TUNCELİ CEMEVİ BAŞKANI
Heber şöyle: “Tunceli Cemevi Başkanı Ali Ekber Yurt, cemevlerinin statüye kavuşması ve maddi destek verilmesi gerektiğini söyledi. HDP’ye yakınlığıyla bilinen Demokratik Alevi Dernekleri (DAD) Genel Başkanı Musa Kulu ise devletten hiçbir şey talep etmediklerini belirtti.”
DAD başkanının açıklaması amacını açığa vuruyor. Bu söylemler PKK/HDP’ye ait ve o yörüngede çıkış yapılmaya çalışılıyor. DAD gibi bölücülüğün etnik ve mezhepsel temelde sürdürücüsünün Alevileri temsil etmesi züldür.
Tunceli Cemevi Başkanı Ali Ekber Yurt, “Geçmişte Alevilik ile ilgili yapılan çalıştaylara katıldım. Özellikle çalıştaylarda çok geniş kapsamlı çalışma yürütülmüştü. Aleviliğin her kesiminden, her bölgesinden her itikadından her ocağından her federasyon ve derneğinden yani hemen hemen her kesimiyle oturuldu, konuşuldu ve bu konu değerlendirildi.
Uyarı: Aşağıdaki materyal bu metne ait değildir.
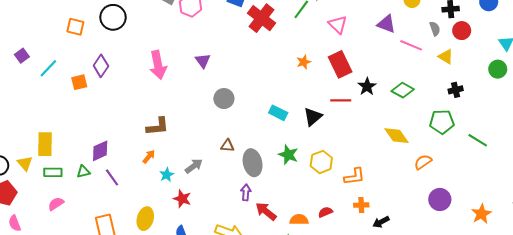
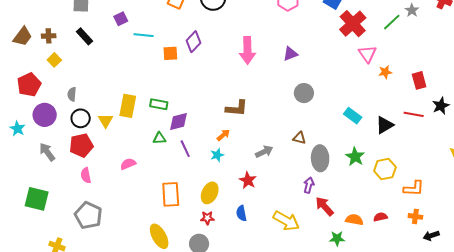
pink triangle: (338, 25) -> (367, 54), moved
purple triangle: (203, 61) -> (290, 54), turned 35
red rectangle: (340, 64) -> (419, 80), size x0.7
cyan line: (48, 68) -> (144, 35), turned 42
green rectangle: (53, 172) -> (159, 104), moved
cyan star: (167, 175) -> (217, 155), moved

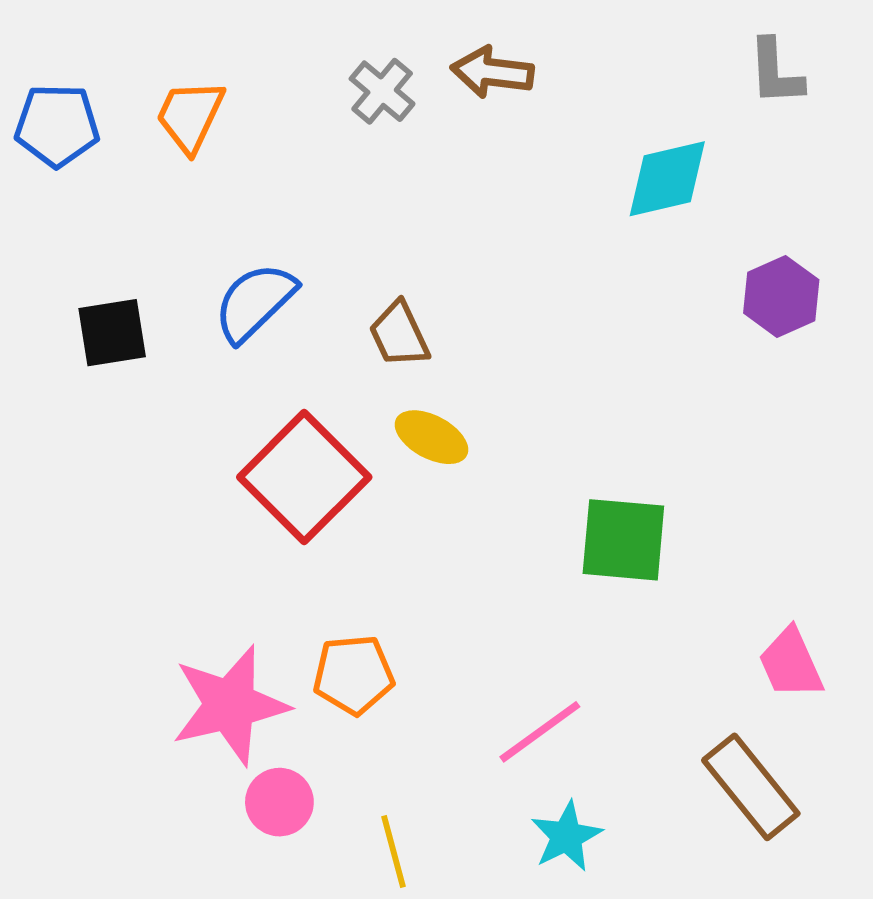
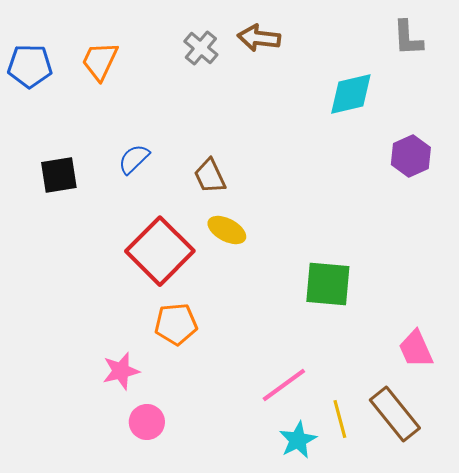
blue semicircle: (255, 302) -> (134, 159), size x0.7
orange pentagon: (354, 675) -> (176, 324), moved
pink star: (230, 705) -> (121, 371), size x0.6
yellow line: (393, 852) -> (340, 419), moved

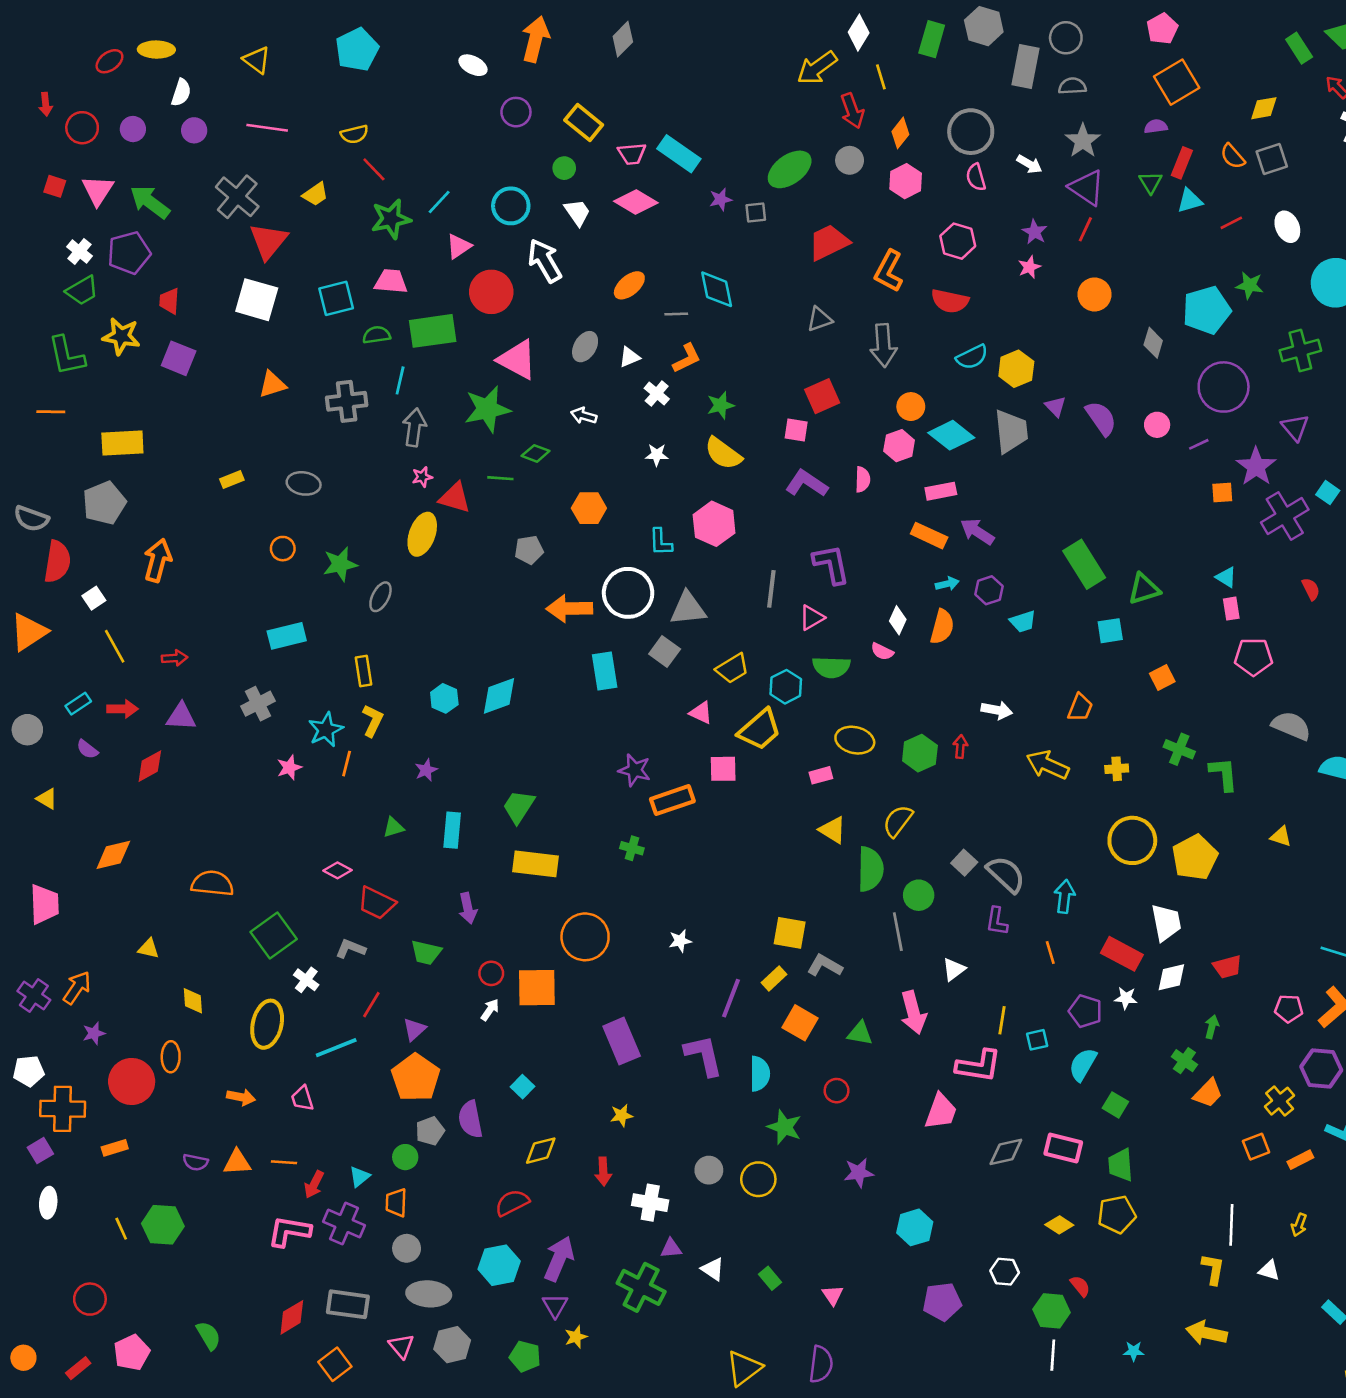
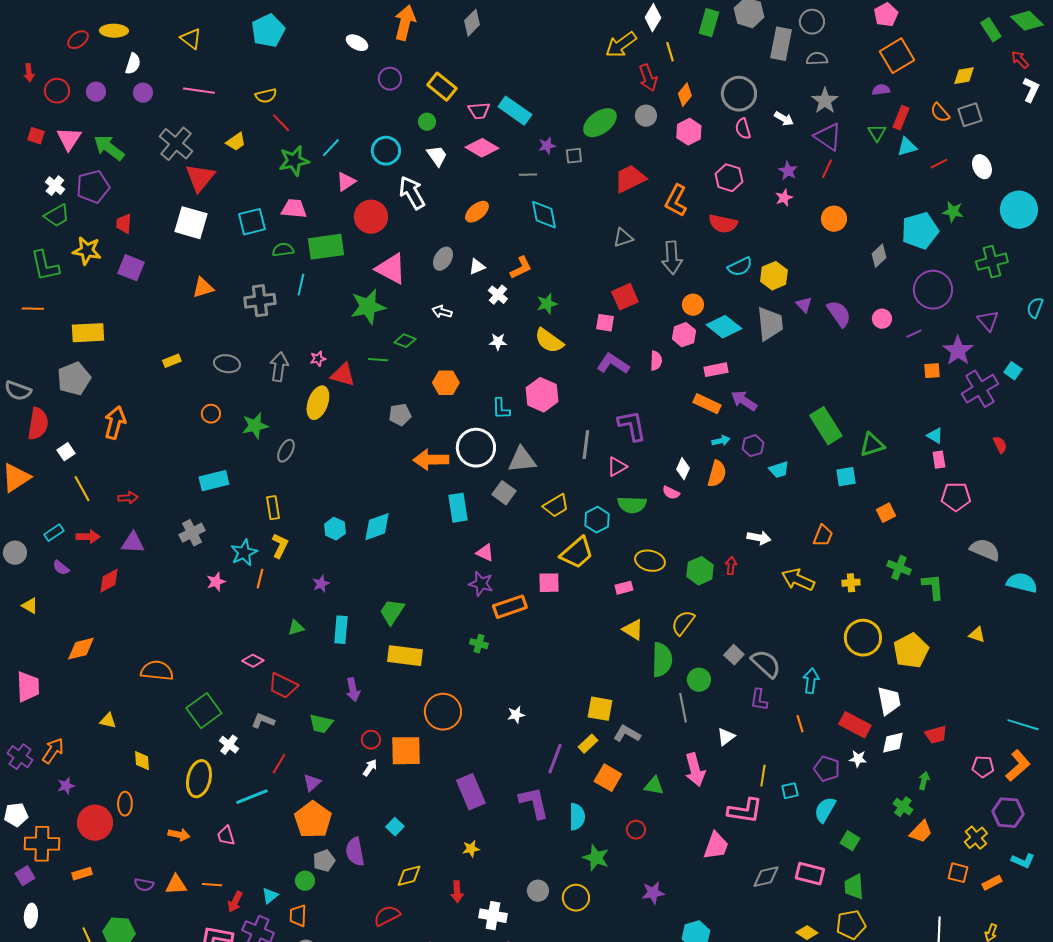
gray line: (676, 314) -> (528, 175), moved
gray diamond: (1153, 343) -> (879, 256), turned 30
gray arrow: (414, 427) -> (279, 367), moved
pink triangle: (701, 713) -> (485, 553), moved
orange square: (1256, 1147) -> (958, 873), turned 35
Toplumda ciddi anlamda bu sorunun çözüleceğine dair bir umut mevcuttu ama nasıl ve ne oldu bilmiyorum. Maalesef bugüne kadar hala daha bazı sorunlar çözülse de bazı adımlar atılsa da tam manasıyla bir çözüme kavuşturulamadı. Bugün tekrar bu sorun konuşulmaya başlandı. Tabi daha tam olarak içeriğini bilmiyorum. Nasıl ve ne şekilde bir çözüm düşünülüyor bilmiyorum. Sayın Cumhurbaşkanı’nın ifadeleriyle yaklaşık 53 ilden 1500-1600 civarında cemevi ziyaret edilmiş, talepler ve istekler sorulmuş, bir çalışma başlatılmış. Geçmişte hükümet Alevi sorununu çözerken Aleviliği biraz daha kendine göre bir tanım geliştirip bir kalıba sokarak çözmek istiyordu ama bu, Aleviler tarafından çok kabul görmedi. Aleviler olduğu gibi kabul edilmek zorunda, bu iş ancak bu şekilde başarıya ulaşır. Alevileri kendi inançları çerçevesinde görmek lazım, bir Alevi’ye ‘Ben sizin sorununuzu çözerim ama siz de şöyle olun, şunu yapın’ dememek lazım. Aleviler kendileri kendilerini tanımlasın, kendi kimliğini, kendi inancını kendisi tanımlasın. Örneğin; bugün 5 bin cemevinin ziyaretinden bahsedildi, bunu bizzat Cumhurbaşkanı ifade etti. Demek ki kabul edilse de edilmese de Türkiye’de 5 bin cemevi var. Cemevleri dediğimiz bu mekânlar Alevilerin kendi inançsal ve kültürel faaliyetlerini yürüttüğü, ibadetlerini yaptığı, cenaze hizmetlerinin yapıldığı, yolunun ve erkânının gereklerini yerine getirdiği mekânlardır. Demek ki bu cemevleri var ve topluma kamusal bir hizmet veriyor, öyleyse cemevlerine bir statü verilmeli ve bu statü ile birlikte tıpkı diyanet ve diğer azınlık inanç gruplarına sunulan hizmetler gibi maddi destek sunulmalı, ihtiyaçları karşılanmalı” dedi. Sayın Yurt’un sağduyulu açıklaması bir kenara not edilmeli. Bu konuşmanın bölücülerin işine gelmeyeceğini baştan belirtelim.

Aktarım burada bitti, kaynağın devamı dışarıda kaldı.